=== Begin Enclosure ===
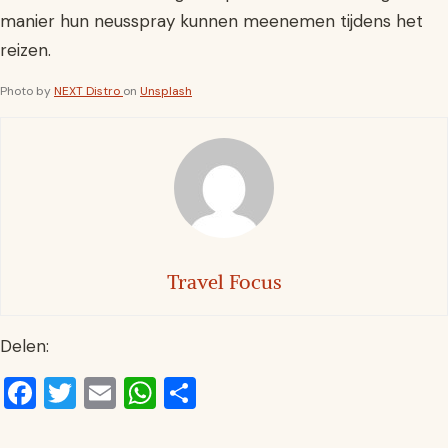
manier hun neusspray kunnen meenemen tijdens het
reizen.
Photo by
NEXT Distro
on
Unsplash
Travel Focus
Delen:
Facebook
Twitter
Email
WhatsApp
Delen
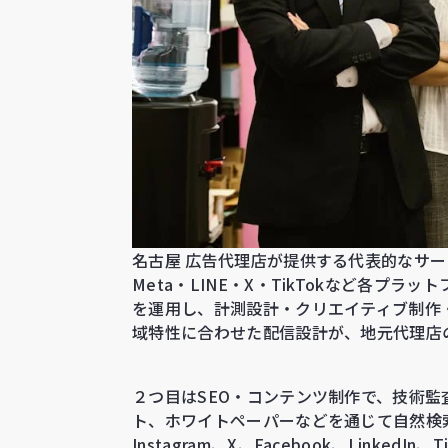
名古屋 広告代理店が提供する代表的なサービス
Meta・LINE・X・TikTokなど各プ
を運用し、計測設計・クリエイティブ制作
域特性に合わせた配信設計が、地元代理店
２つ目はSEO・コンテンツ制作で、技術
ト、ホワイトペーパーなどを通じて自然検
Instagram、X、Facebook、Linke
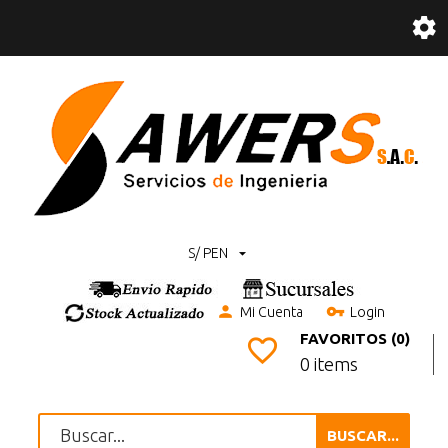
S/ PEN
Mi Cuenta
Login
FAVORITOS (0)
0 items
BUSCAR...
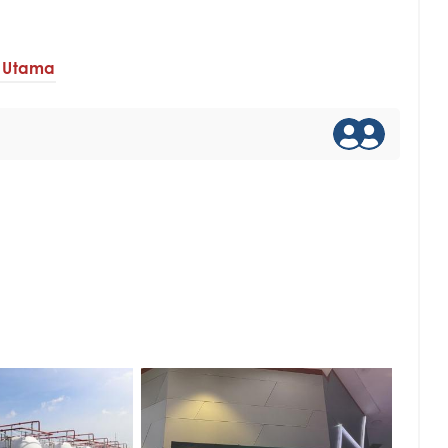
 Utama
=== End Enclosure ===
The answer should be an exact copy of the material, with its pictures removed.

manier hun neusspray kunnen meenemen tijdens het
reizen.
Photo by
NEXT Distro
on
Unsplash
Travel Focus
Delen:
Facebook
Twitter
Email
WhatsApp
Delen
名古屋 広告代理店が提供する代表的なサービス
Meta・LINE・X・TikTokなど各プ
を運用し、計測設計・クリエイティブ制作
域特性に合わせた配信設計が、地元代理店
２つ目はSEO・コンテンツ制作で、技術
ト、ホワイトペーパーなどを通じて自然検
Instagram、X、Facebook、Linke
S/ PEN
Mi Cuenta
Login
FAVORITOS (0)
0 items
BUSCAR...
 Utama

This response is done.